No Required Minimum Distributions (RMDs) for 2009
Individuals age 70 1/2 and older do not have to take a required minimum distribution (RMD) from their company retirement plans or traditional individual retirement accounts (IRAs) in 2009. RMDs for 2009 were suspended as part of the Worker, Retiree, and Employer Recovery Act of 2008. The suspension applies only to defined-contribution plans such as IRAs, 401(k)s, 403(b)s, and 457 plans, but not to defined-benefit plans or other traditional pension plans.

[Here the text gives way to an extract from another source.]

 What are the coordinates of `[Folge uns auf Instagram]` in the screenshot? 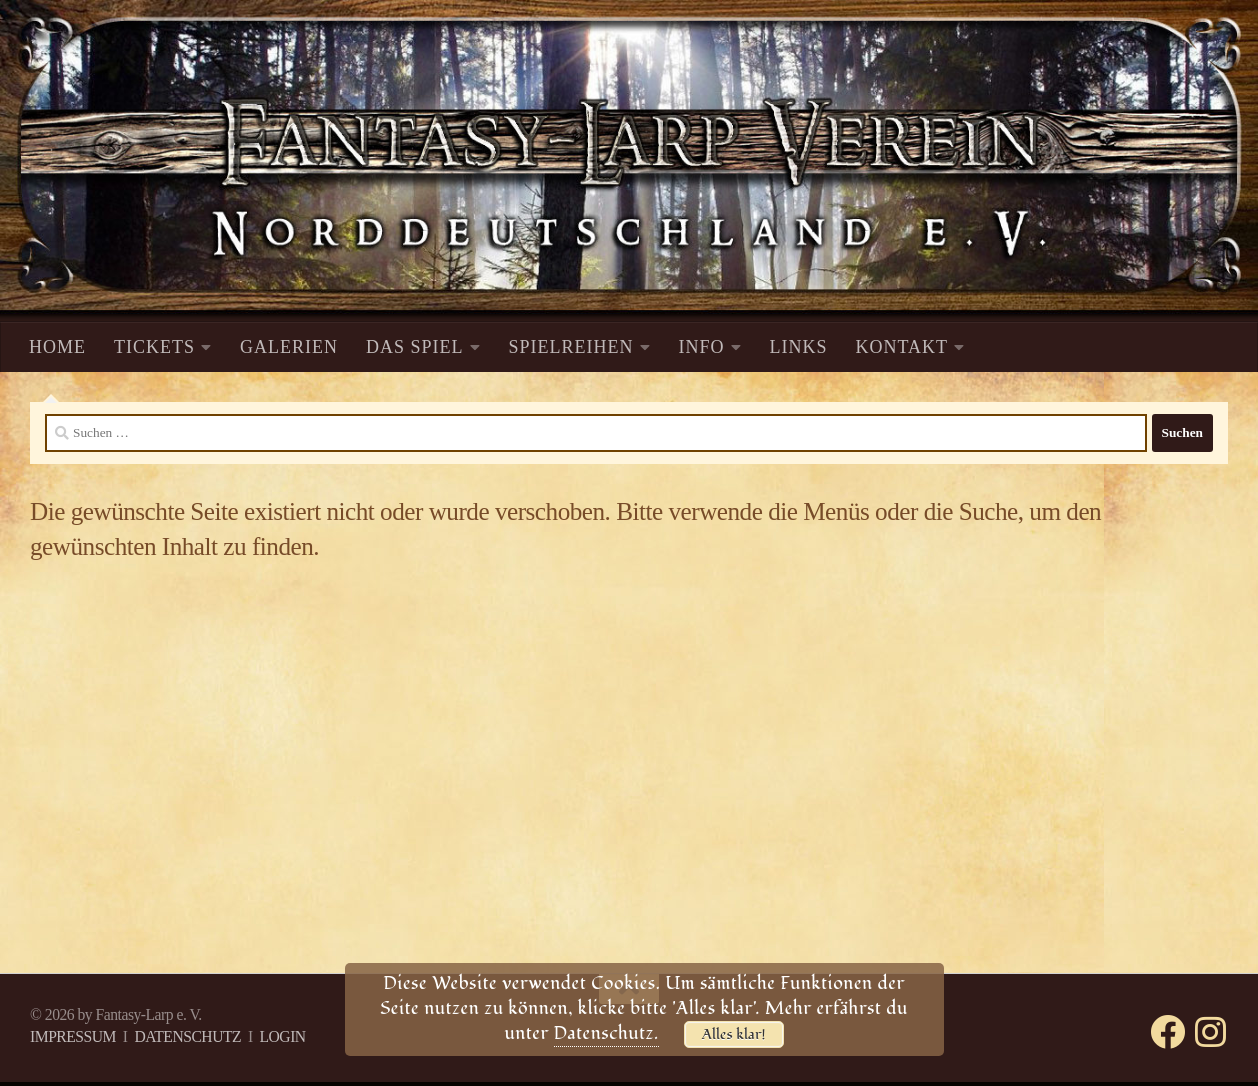 It's located at (1210, 1031).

RMDs are calculated by taking the account balance as of the preceding year divided by the life expectancy factor from a uniform table. Thus, RMDs for 2009 would have been based on account values as of December 31, 2008. Unfortunately, no relief was provided for 2008 RMDs, so many retirees found themselves taking large RMDs that were based on account values as of December 31, 2007. After December 31, 2007, their account balances had declined significantly, so they were forced to sell at depressed prices and remove a significantly larger percentage of their current account balance from their account.
This suspension is only for 2009, so unless further legislation is passed, RMDs will be required again in 2010. Even though you do not take an RMD in 2009, your life expectancy factor will decline by one year when calculating the 2010 RMD.